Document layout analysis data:

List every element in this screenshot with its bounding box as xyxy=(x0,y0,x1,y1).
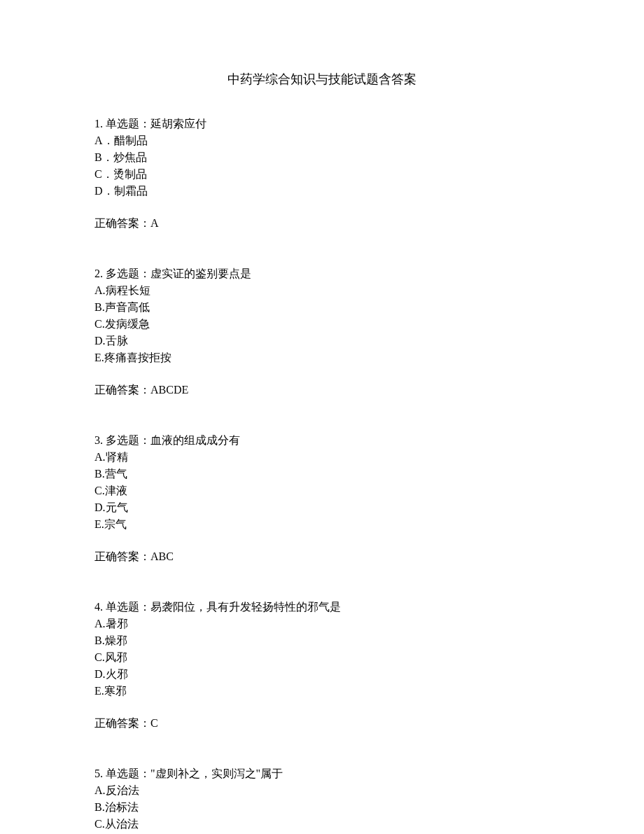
option-c: C.发病缓急 xyxy=(94,316,550,333)
question-5: 5. 单选题："虚则补之，实则泻之"属于 A.反治法 B.治标法 C.从治法 xyxy=(94,765,550,833)
question-type: 多选题： xyxy=(106,434,150,446)
answer-label: 正确答案： xyxy=(94,384,150,396)
option-b: B.燥邪 xyxy=(94,632,550,649)
answer-value: ABCDE xyxy=(150,384,188,396)
option-d: D．制霜品 xyxy=(94,183,550,200)
option-c: C.津液 xyxy=(94,482,550,499)
option-e: E.宗气 xyxy=(94,516,550,533)
answer-label: 正确答案： xyxy=(94,717,150,729)
question-3: 3. 多选题：血液的组成成分有 A.肾精 B.营气 C.津液 D.元气 E.宗气… xyxy=(94,432,550,565)
document-title: 中药学综合知识与技能试题含答案 xyxy=(94,70,550,89)
question-stem: 5. 单选题："虚则补之，实则泻之"属于 xyxy=(94,765,550,782)
answer-value: ABC xyxy=(150,550,174,562)
option-a: A．醋制品 xyxy=(94,132,550,149)
question-text: 血液的组成成分有 xyxy=(150,434,240,446)
answer-line: 正确答案：C xyxy=(94,715,550,732)
option-c: C.风邪 xyxy=(94,649,550,666)
option-a: A.病程长短 xyxy=(94,282,550,299)
answer-line: 正确答案：A xyxy=(94,215,550,232)
question-4: 4. 单选题：易袭阳位，具有升发轻扬特性的邪气是 A.暑邪 B.燥邪 C.风邪 … xyxy=(94,599,550,732)
question-stem: 4. 单选题：易袭阳位，具有升发轻扬特性的邪气是 xyxy=(94,599,550,616)
question-number: 1. xyxy=(94,118,103,130)
option-a: A.反治法 xyxy=(94,782,550,799)
answer-value: C xyxy=(150,717,158,729)
question-stem: 2. 多选题：虚实证的鉴别要点是 xyxy=(94,265,550,282)
question-stem: 1. 单选题：延胡索应付 xyxy=(94,116,550,132)
question-text: 延胡索应付 xyxy=(150,118,206,130)
question-number: 5. xyxy=(94,767,103,779)
option-d: D.元气 xyxy=(94,499,550,516)
answer-value: A xyxy=(150,217,159,229)
option-b: B．炒焦品 xyxy=(94,149,550,166)
option-b: B.营气 xyxy=(94,466,550,482)
question-text: "虚则补之，实则泻之"属于 xyxy=(150,767,283,779)
question-1: 1. 单选题：延胡索应付 A．醋制品 B．炒焦品 C．烫制品 D．制霜品 正确答… xyxy=(94,116,550,232)
question-type: 多选题： xyxy=(106,267,150,279)
question-number: 2. xyxy=(94,267,103,279)
question-type: 单选题： xyxy=(106,118,150,130)
option-a: A.肾精 xyxy=(94,449,550,466)
question-text: 虚实证的鉴别要点是 xyxy=(150,267,251,279)
question-type: 单选题： xyxy=(106,601,150,613)
option-b: B.治标法 xyxy=(94,799,550,816)
question-type: 单选题： xyxy=(106,767,150,779)
option-b: B.声音高低 xyxy=(94,299,550,316)
answer-label: 正确答案： xyxy=(94,217,150,229)
option-a: A.暑邪 xyxy=(94,616,550,632)
question-number: 4. xyxy=(94,601,103,613)
option-e: E.寒邪 xyxy=(94,683,550,700)
answer-line: 正确答案：ABCDE xyxy=(94,382,550,398)
answer-line: 正确答案：ABC xyxy=(94,548,550,565)
option-c: C．烫制品 xyxy=(94,166,550,183)
question-2: 2. 多选题：虚实证的鉴别要点是 A.病程长短 B.声音高低 C.发病缓急 D.… xyxy=(94,265,550,398)
question-stem: 3. 多选题：血液的组成成分有 xyxy=(94,432,550,449)
question-text: 易袭阳位，具有升发轻扬特性的邪气是 xyxy=(150,601,341,613)
option-e: E.疼痛喜按拒按 xyxy=(94,349,550,366)
option-d: D.火邪 xyxy=(94,666,550,683)
question-number: 3. xyxy=(94,434,103,446)
option-d: D.舌脉 xyxy=(94,333,550,349)
option-c: C.从治法 xyxy=(94,816,550,833)
answer-label: 正确答案： xyxy=(94,550,150,562)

Task description: A faithful, complete copy of the entries is required, without the pictures.

Response area:
List every element in this screenshot with its bounding box as xyxy=(x0,y0,x1,y1).
option-c: C.发病缓急 xyxy=(94,316,550,333)
question-5: 5. 单选题："虚则补之，实则泻之"属于 A.反治法 B.治标法 C.从治法 xyxy=(94,765,550,833)
question-type: 多选题： xyxy=(106,434,150,446)
answer-label: 正确答案： xyxy=(94,384,150,396)
option-b: B.燥邪 xyxy=(94,632,550,649)
answer-value: ABCDE xyxy=(150,384,188,396)
option-d: D．制霜品 xyxy=(94,183,550,200)
option-c: C.津液 xyxy=(94,482,550,499)
option-e: E.宗气 xyxy=(94,516,550,533)
answer-label: 正确答案： xyxy=(94,717,150,729)
question-3: 3. 多选题：血液的组成成分有 A.肾精 B.营气 C.津液 D.元气 E.宗气… xyxy=(94,432,550,565)
document-title: 中药学综合知识与技能试题含答案 xyxy=(94,70,550,89)
question-stem: 5. 单选题："虚则补之，实则泻之"属于 xyxy=(94,765,550,782)
answer-value: ABC xyxy=(150,550,174,562)
option-a: A．醋制品 xyxy=(94,132,550,149)
question-text: 血液的组成成分有 xyxy=(150,434,240,446)
answer-line: 正确答案：C xyxy=(94,715,550,732)
option-c: C.风邪 xyxy=(94,649,550,666)
option-a: A.病程长短 xyxy=(94,282,550,299)
answer-line: 正确答案：A xyxy=(94,215,550,232)
question-4: 4. 单选题：易袭阳位，具有升发轻扬特性的邪气是 A.暑邪 B.燥邪 C.风邪 … xyxy=(94,599,550,732)
question-stem: 4. 单选题：易袭阳位，具有升发轻扬特性的邪气是 xyxy=(94,599,550,616)
question-number: 1. xyxy=(94,118,103,130)
option-a: A.反治法 xyxy=(94,782,550,799)
answer-value: C xyxy=(150,717,158,729)
question-stem: 2. 多选题：虚实证的鉴别要点是 xyxy=(94,265,550,282)
question-stem: 1. 单选题：延胡索应付 xyxy=(94,116,550,132)
question-text: 延胡索应付 xyxy=(150,118,206,130)
question-number: 5. xyxy=(94,767,103,779)
option-d: D.元气 xyxy=(94,499,550,516)
answer-value: A xyxy=(150,217,159,229)
option-b: B．炒焦品 xyxy=(94,149,550,166)
option-b: B.营气 xyxy=(94,466,550,482)
question-text: "虚则补之，实则泻之"属于 xyxy=(150,767,283,779)
question-1: 1. 单选题：延胡索应付 A．醋制品 B．炒焦品 C．烫制品 D．制霜品 正确答… xyxy=(94,116,550,232)
question-type: 多选题： xyxy=(106,267,150,279)
question-number: 2. xyxy=(94,267,103,279)
question-type: 单选题： xyxy=(106,118,150,130)
option-a: A.肾精 xyxy=(94,449,550,466)
question-text: 虚实证的鉴别要点是 xyxy=(150,267,251,279)
question-type: 单选题： xyxy=(106,601,150,613)
option-b: B.治标法 xyxy=(94,799,550,816)
question-type: 单选题： xyxy=(106,767,150,779)
option-b: B.声音高低 xyxy=(94,299,550,316)
answer-label: 正确答案： xyxy=(94,217,150,229)
option-a: A.暑邪 xyxy=(94,616,550,632)
question-number: 4. xyxy=(94,601,103,613)
option-e: E.寒邪 xyxy=(94,683,550,700)
answer-line: 正确答案：ABCDE xyxy=(94,382,550,398)
answer-line: 正确答案：ABC xyxy=(94,548,550,565)
option-c: C．烫制品 xyxy=(94,166,550,183)
question-2: 2. 多选题：虚实证的鉴别要点是 A.病程长短 B.声音高低 C.发病缓急 D.… xyxy=(94,265,550,398)
question-stem: 3. 多选题：血液的组成成分有 xyxy=(94,432,550,449)
question-text: 易袭阳位，具有升发轻扬特性的邪气是 xyxy=(150,601,341,613)
option-e: E.疼痛喜按拒按 xyxy=(94,349,550,366)
option-d: D.火邪 xyxy=(94,666,550,683)
question-number: 3. xyxy=(94,434,103,446)
option-d: D.舌脉 xyxy=(94,333,550,349)
option-c: C.从治法 xyxy=(94,816,550,833)
answer-label: 正确答案： xyxy=(94,550,150,562)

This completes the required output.